Saturday: Neverwinter Nights

Absolutely brilliant game. Not only does it come with a full single player experience, but it also has an easy to use toolset for your own levels and design modules and a Dungeon Master control mode (for all you D&D geeks). Anyway, enough of that.

Today was a boring dreary day, so I went go see Signs with Mom (am I not a good son?). It was quite enjoyable, but had some faults. (Probably my second favorite of the directors three films, Unbreakable, Signs, and then The Sixth Sense in last). The movie seemed torn between being a slight comedy (it didn't seem to take itself seriously on more than one occasion, a horror/scary movie, or a 'path-to-redemption' flick. Mel Gibson performed well, and it is good to see him in a less than epic role for a change (We Were Soldiers, The Patriot, and Braveheart..step aside for this one). Overall I would say it is a fun movie experience, and would reccomend the movie to most.

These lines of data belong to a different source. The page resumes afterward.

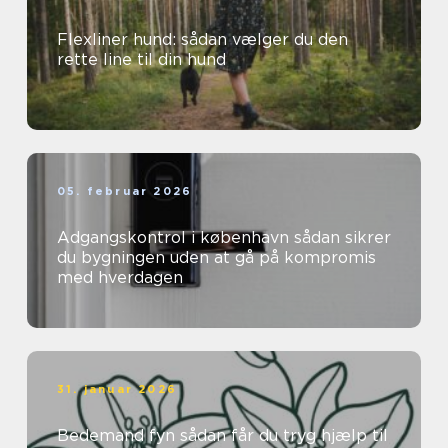
Flexliner hund: sådan vælger du den
rette line til din hund
05. februar 2026
Adgangskontrol i københavn sådan sikrer
du bygningen uden at gå på kompromis
med hverdagen
31. januar 2026
Bedemand fyn sådan får du tryg hjælp til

I might as well go ahead and pick my favorite new director (drum roll please):

Christopher Nolan

For those of you into independent movies, you have almost certainly heard of Memento, and you mainstreamers out there have probably encountered Insomnia
will Al Pachino, Hillary Swank, and Robin Williams.

If you watched and enjoyed these two movies, go out and rent Following, his first movie, shot in London in b&w... very good.